Code Migration from CUDA
Migrating to a new programming model often requires rewriting code. Fortunately, oneAPI assists us to migrate from CUDA to SYCL using the Intel DPC++ Compatibility Tool (DPCT), generating human-readable code wherever possible. This tool automatically migrates approximately 80 to 90 percent[i] of CUDA code into SYCL and provides tips on how to manually convert the remaining code. You can learn more about converting CUDA to SYCL by reading Using oneAPI to Convert CUDA to SYCL.
As a result, the steps for migrating our code into SYCL are relatively simple. We only need to create a compilation database file through the intercept build system. After that, we can migrate to SYCL using the DPCT and check whether we must manually migrate any remaining code. The final step is to compile our oneAPI DPC++ code using the DPC++ Compiler.
A Case Study
Samsung Medison, specializing in ultrasonic medical systems, is an excellent example of how oneAPI helps improve performance. Samsung partnered with Intel to accelerate image processing in its ultrasound systems resulting in more efficient and accurate diagnosis. They used Intel’s Distribution of OpenVino™ toolkit and OpenCV library with Samsung Medison’s BiometryAssist to automate and simplify fetal measurements. Next, Samsung used the Intel Compatibility Tool to port their existing code to SYCL, allowing them to use one code base to test different accelerator solutions. Samsung tested their migration with Intel VTune Profiler to analyze the code’s performance and streamline their implementation to run efficiently. The IoT solutions from Samsung Medison were further optimized using the Intel oneAPI Base Toolkit.
Conclusion
The evolution of cross-architecture programming has made even more apparent the need for standardized development environments. Fortunately, oneAPI combines performance and abstraction to support multiple architectures and propel development toward this standardization.

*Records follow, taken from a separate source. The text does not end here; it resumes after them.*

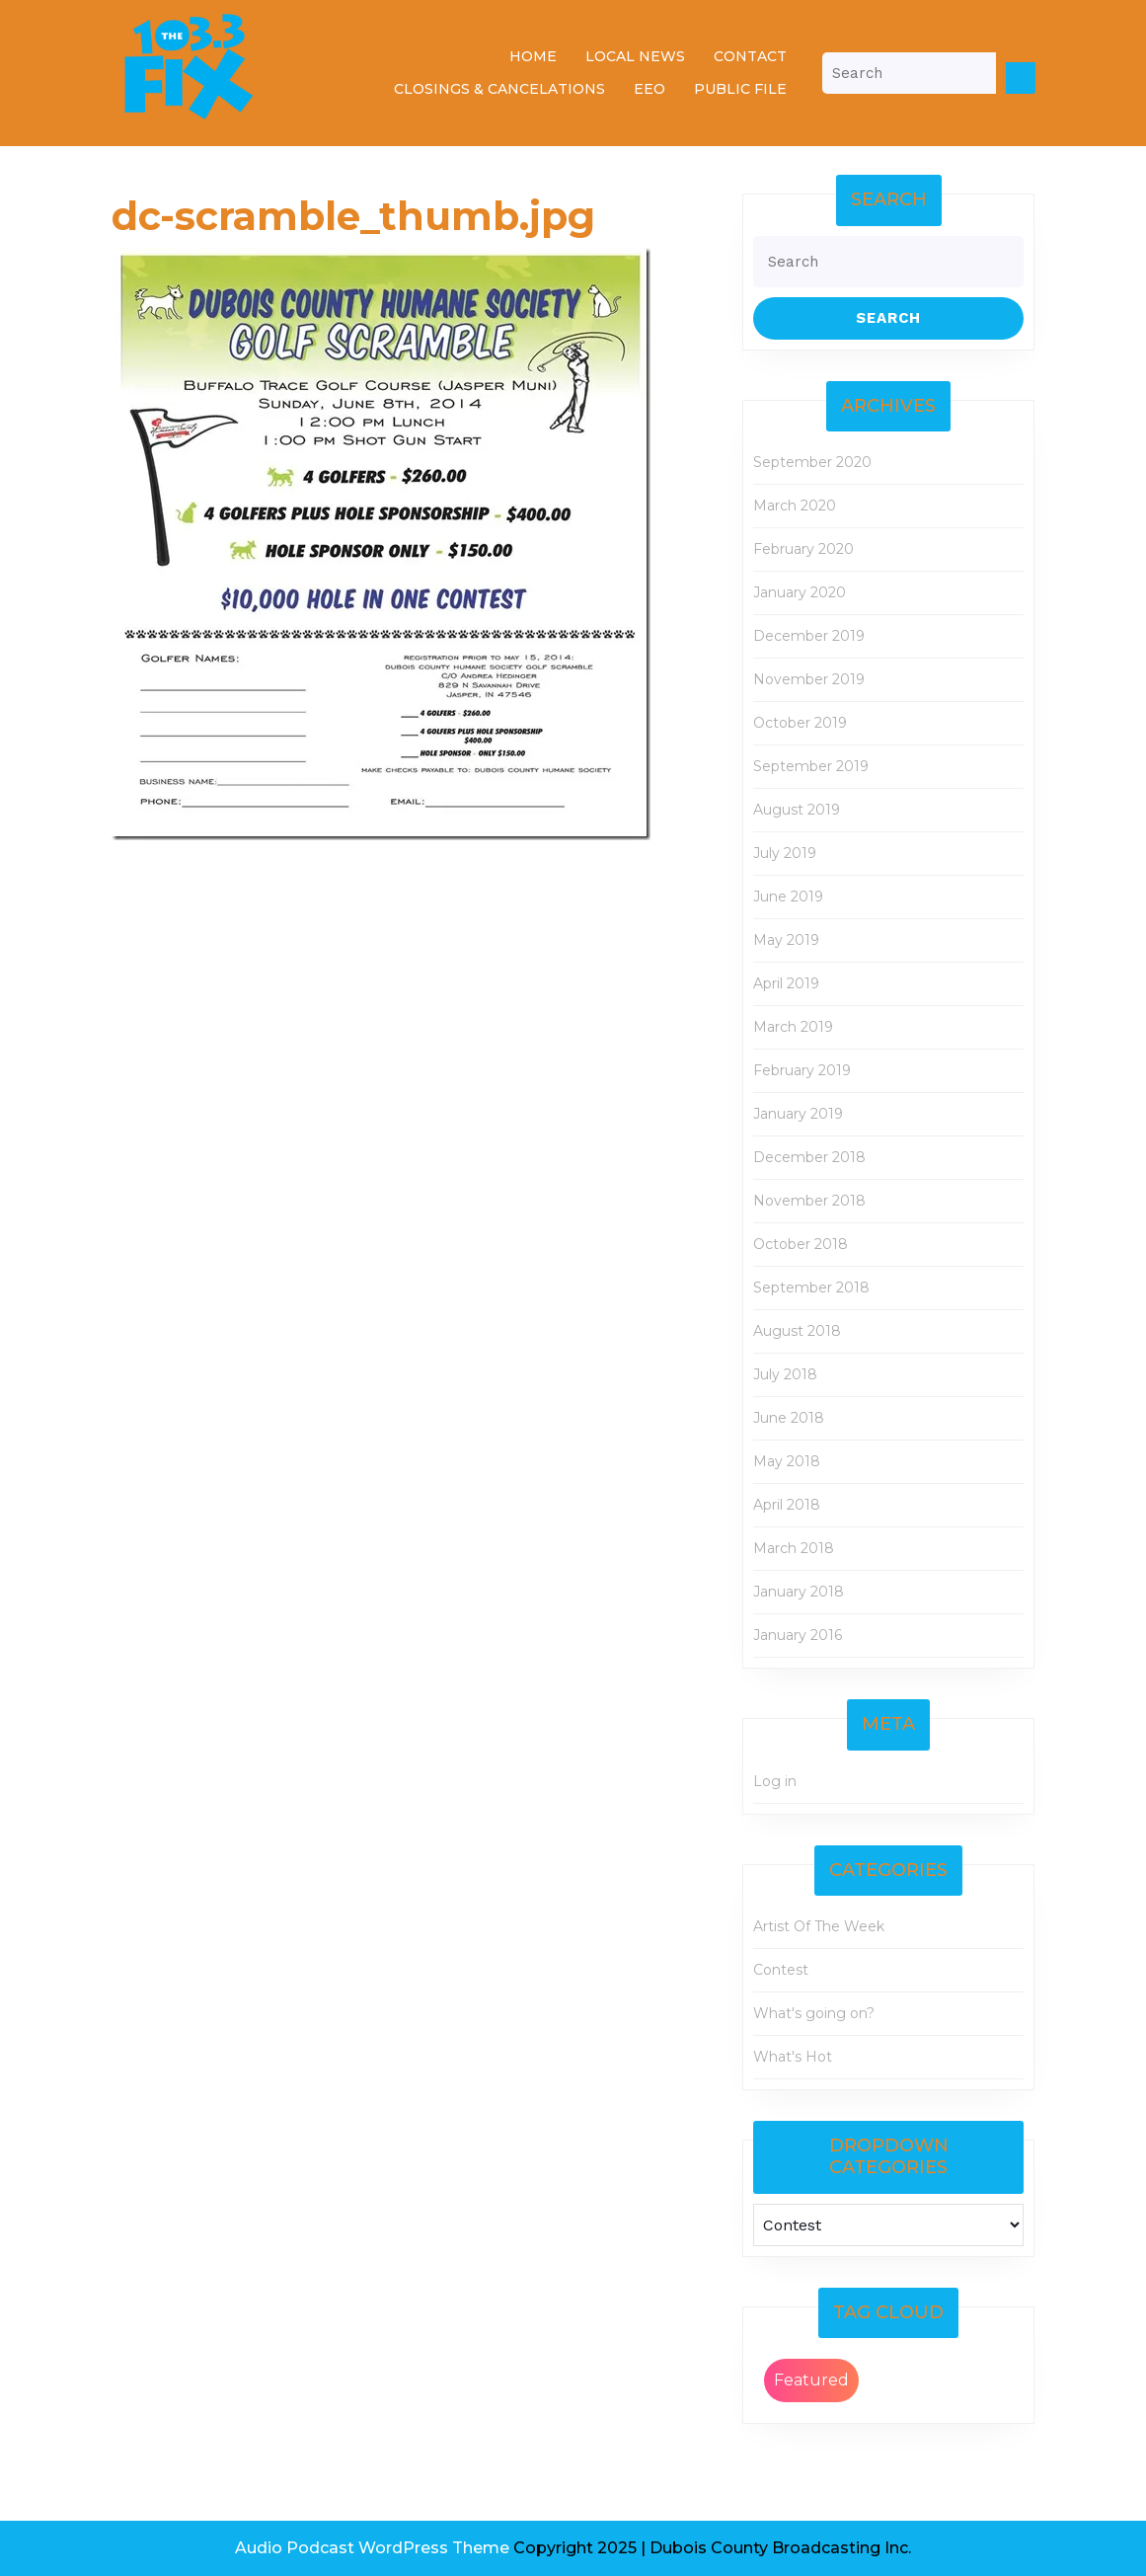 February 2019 (802, 1070)
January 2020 (799, 592)
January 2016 (797, 1635)
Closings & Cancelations (499, 89)
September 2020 (812, 462)
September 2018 (811, 1287)
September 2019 (811, 766)
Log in (775, 1781)
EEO (649, 89)
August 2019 (796, 810)
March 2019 (793, 1027)
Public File (740, 89)
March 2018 (793, 1548)
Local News (635, 56)
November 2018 (809, 1201)
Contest (780, 1970)
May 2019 (786, 940)
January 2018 (798, 1591)
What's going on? (814, 2013)
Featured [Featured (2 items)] (811, 2380)
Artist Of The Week (818, 1926)
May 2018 (786, 1461)
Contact (750, 56)
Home (533, 56)
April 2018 (786, 1505)
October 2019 (800, 723)
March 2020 (794, 505)
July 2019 (784, 853)
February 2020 (803, 549)
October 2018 (800, 1244)
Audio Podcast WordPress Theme (372, 2547)
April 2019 (786, 983)
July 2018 (785, 1374)
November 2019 (809, 679)
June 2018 (788, 1418)
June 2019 (788, 896)
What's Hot (792, 2057)
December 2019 (809, 636)
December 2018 (809, 1157)
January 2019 (798, 1114)
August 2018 (797, 1331) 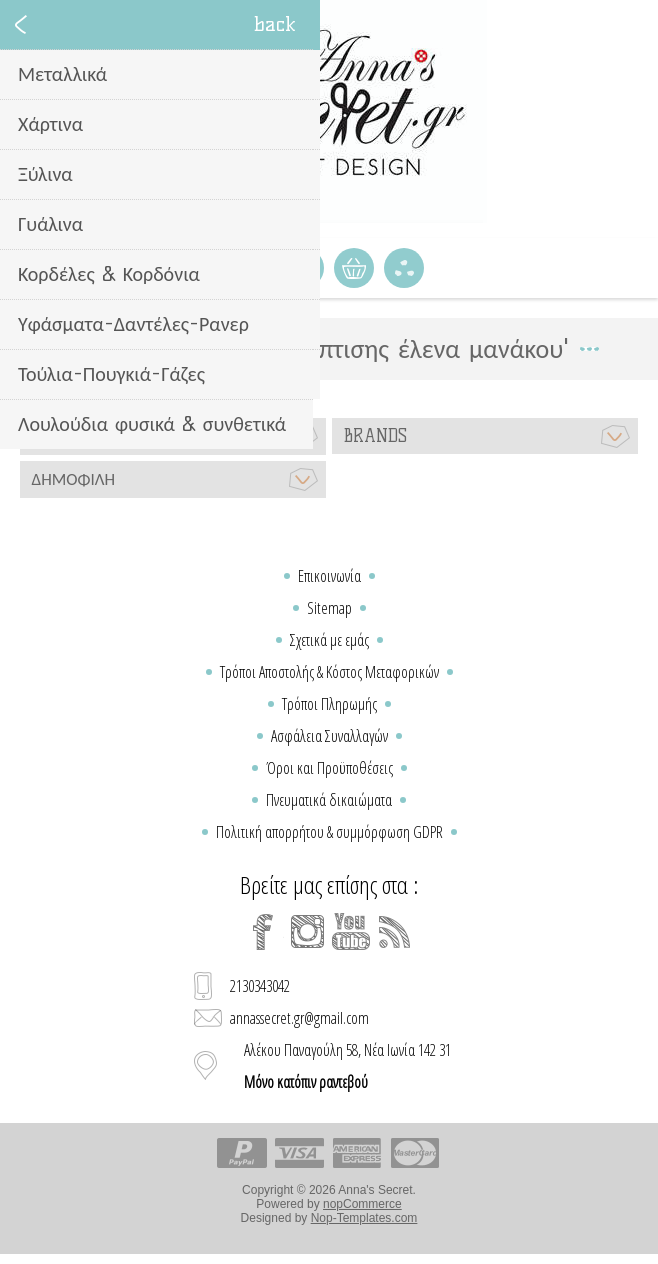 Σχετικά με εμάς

Intel’s oneAPI provides tools for the IoT, edge computing, and cross-architectural support that does not restrict us to one manufacturer or vendor. Its DPC++ Compatibility Tool (DPCT) and VTune Profiler can help us optimize performance and uncover additional optimization opportunities.
While its real-world applications have already contributed to medical institutions and personal smart technology, the potential of oneAPI is far from fully realized. There’s plenty of room for your next great cross-architectural project, but the best way to start is to try oneAPI and experience all that it makes possible.
Intel estimates as of September 2021. Based on measurements on a set of 70 HPC benchmarks and samples, with examples like Rodinia, SHOC, and PENNANT. Results may vary.